The first recipe Anna demonstrated was a Canadian holiday classic – Tourtiere (pronounced as tor-tee-ay). It’s a French Canadian meat pie that is served during Christmas and New Year. The recipe demonstrated is with minced beef with spices. It’s interesting that the short crust pastry recipe uses lemon juice. According to Anna, the acidity of lemon or vinegar shorten the gluten in the flour and makes the crust flaky.
The filling indeed have a pungent all-spice flavour, however it does need some getting used to the drier filling as other type of meat pies I’ve tasted before has some gravy in the filling.
The 2nd recipe is a Pumpkin Creme Brulee Tart. You would most probably be wondering like me – Pumpkin in a dessert? At this time of the year in Canada, pumpkin is in abundance and it definite makes sense to use pumpkin in many recipes. Pate Sablee dough is used for the tart shell, it’s a tender tart dough that also works well for cookies.
After the demonstration, I was too busy taking Anna’s photos that I missed out the sample of mini creme brulee tarts. Not giving up, I asked the Berjaya UCH chef if I could have a taste from the demonstration ones on display. I waited patiently for the last media photographer to capture the shots of the food and indeed my wait paid off. I’ve fallen in love with pumpkin again.. the flavours blend very well together and it is absolutely delish!
Do you want the recipe?
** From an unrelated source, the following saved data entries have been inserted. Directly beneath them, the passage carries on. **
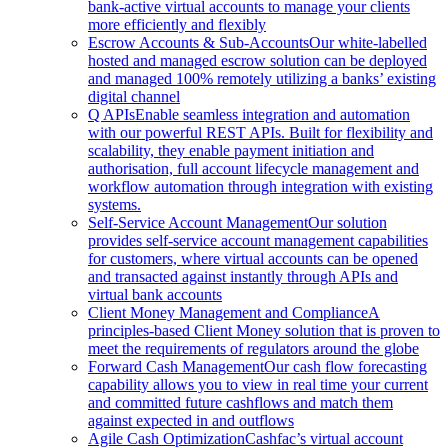
bank-active virtual accounts to manage your clients
more efficiently and flexibly
Escrow Accounts & Sub-Accounts
Our white-labelled
hosted and managed escrow solution can be deployed
and managed 100% remotely utilizing a banks’ existing
digital channel
Q APIs
Enable seamless integration and automation
with our powerful REST APIs. Built for flexibility and
scalability, they enable payment initiation and
authorisation, full account lifecycle management and
workflow automation through integration with existing
systems.
Self-Service Account Management
Our solution
provides self-service account management capabilities
for customers, where virtual accounts can be opened
and transacted against instantly through APIs and
virtual bank accounts
Client Money Management and Compliance
A
principles-based Client Money solution that is proven to
meet the requirements of regulators around the globe
Forward Cash Management
Our cash flow forecasting
capability allows you to view in real time your current
and committed future cashflows and match them
against expected in and outflows
Agile Cash Optimization
Cashfac’s virtual account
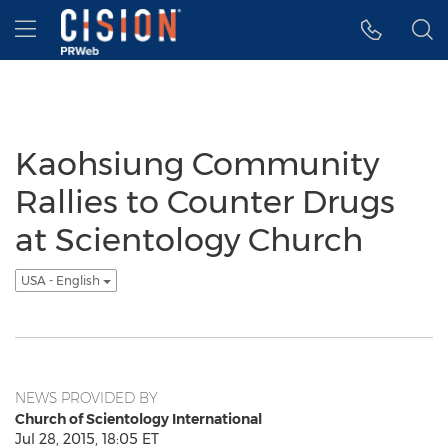
Accessibility Statement
Skip Navigation
Hamburger menu
Kaohsiung Community
Rallies to Counter Drugs
at Scientology Church
USA - English
NEWS PROVIDED BY
Church of Scientology International
Jul 28, 2015, 18:05 ET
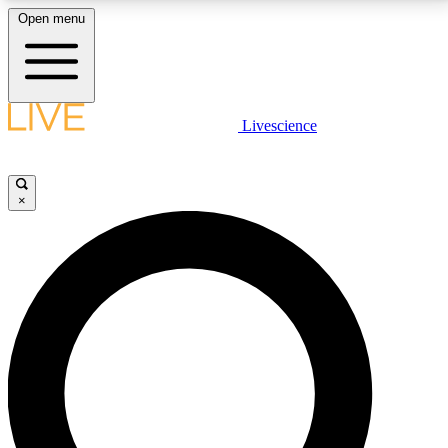
Open menu
LIVE SCIENCE PLUS
Livescience
Get started to get free access to selected news stories, receive our
daily newsletter, post comments, play games and earn badges.
×
JOIN FREE
LIVE SCIENCE PRO
Unlimited access to our exclusive features, expert analysis and in-depth
interviews, all ad-free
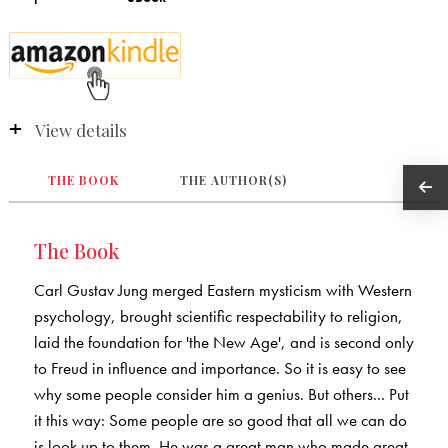
View details
THE BOOK
THE AUTHOR(S)
The Book
Carl Gustav Jung merged Eastern mysticism with Western
psychology, brought scientific respectability to religion,
laid the foundation for 'the New Age', and is second only
to Freud in influence and importance. So it is easy to see
why some people consider him a genius. But others... Put
it this way: Some people are so good that all we can do
is look up to them. He was a great man who made great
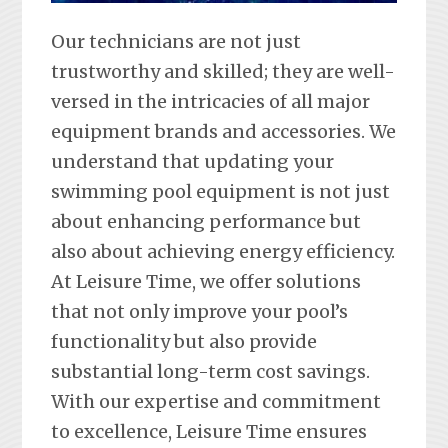
Our technicians are not just
trustworthy and skilled; they are well-
versed in the intricacies of all major
equipment brands and accessories. We
understand that updating your
swimming pool equipment is not just
about enhancing performance but
also about achieving energy efficiency.
At Leisure Time, we offer solutions
that not only improve your pool’s
functionality but also provide
substantial long-term cost savings.
With our expertise and commitment
to excellence, Leisure Time ensures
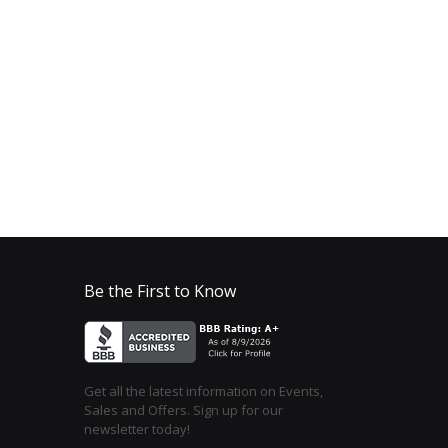
Be the First to Know
Get all the latest information on Events,
Sales and Offers. Sign up for our
newsletter today!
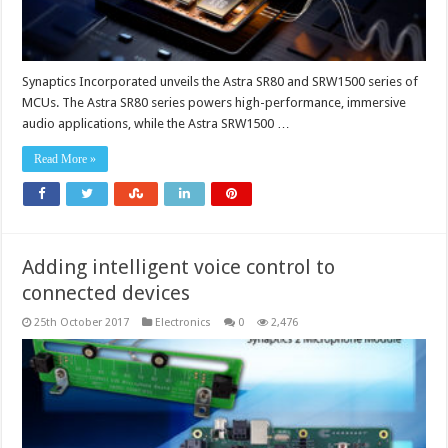
Synaptics Incorporated unveils the Astra SR80 and SRW1500 series of
MCUs. The Astra SR80 series powers high-performance, immersive
audio applications, while the Astra SRW1500 …
Read More »
Adding intelligent voice control to
connected devices
25th October 2017
Electronics
0
2,476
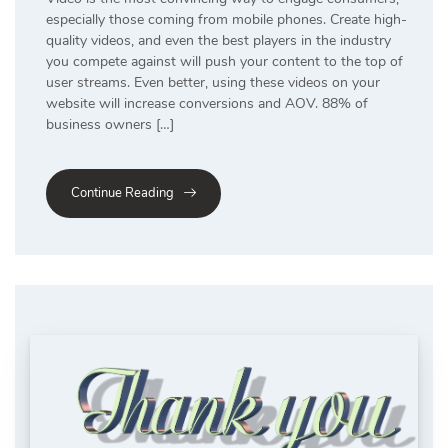
especially those coming from mobile phones. Create high-
quality videos, and even the best players in the industry
you compete against will push your content to the top of
user streams. Even better, using these videos on your
website will increase conversions and AOV. 88% of
business owners […]
Continue Reading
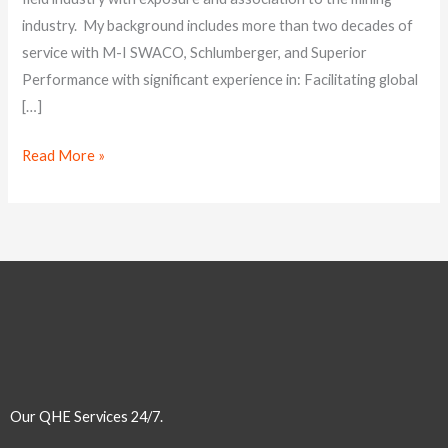
expertise
industry. My background includes more than two decades of
service with M-I SWACO, Schlumberger, and Superior
Performance with significant experience in: Facilitating global
[…]
Read More »
Our QHE Services 24/7.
Here it is
- 1 recipe Pate Sablee Dough - shaped into a log and chilled
- 6 ounces cream cheese, room temperature
- ¾ cup packed dark brown sugar
- 6 large egg yolks
- ¾ cup pure pumpkin purée
- 1 teaspoon finely grated fresh ginger
- ½ teaspoon ground cinnamon
- 3 tablespoons brandy
- granulated sugar, for brûlée-ing
- ½ cup + 2 Tbsp unsalted butter, room temperature
- ½ cup + 2 Tbsp icing sugar, sifted
- 1 hard-boiled large egg yolk
- 1 large egg yolk
- ½ teaspoon vanilla extract
- 1¾ cups cake and pastry flour, sifted
- ¼ teaspoon salt
- Unwrap the chilled dough and slice it into 8 pieces. On a lightly floured work surface, roll out each piece into a circle that is just under ¼-inch thick and line eight ungreased 4-inch removable bottom fluted tart shells with each piece of pastry, pressing the dough into the shell and trimming away excess dough. Chill the tart shells for 30 minutes or until firm.
- Preheat the oven to 325 F. Place the tart shells on a baking tray, dock the bottoms of each shell with a fork and bake them for about 18 minutes, until the edges begin to brown a little. Cool the shells before filling.
- For the filling, combine the cream cheese and brown sugar using a blender or immersion blender. Add the egg yolks, pumpkin puree, ginger, cinnamon and brandy and blend until smooth. Pour this filling into the cooled tart shells and return to the 325 F oven to bake for about 16 minutes, until the filling has set around the edges, but still has a little jiggle in the centre. Cool that tarts to room temperature before chilling until set, at least 3 hours.
- To serve, sprinkle the tops of each tart with a little sugar and use a butane kitchen torch to melt and caramelize the sugar. Serve immediately.
- Beat the butter and icing sugar together until smooth.
- Push the hard-boiled egg yolk through a sieve and stir the raw egg yolk and vanilla into it. Add this to the butter mixture and stir until blended.
- Add the flour and salt to the butter mixture and stir until blended. Shape the dough into a disc (it will be very soft), wrap in plastic and chill until firm, about 2 hours.
Special thanks to MissyBlurKit for connecting me to Alice George Communication & Lach for the invitation.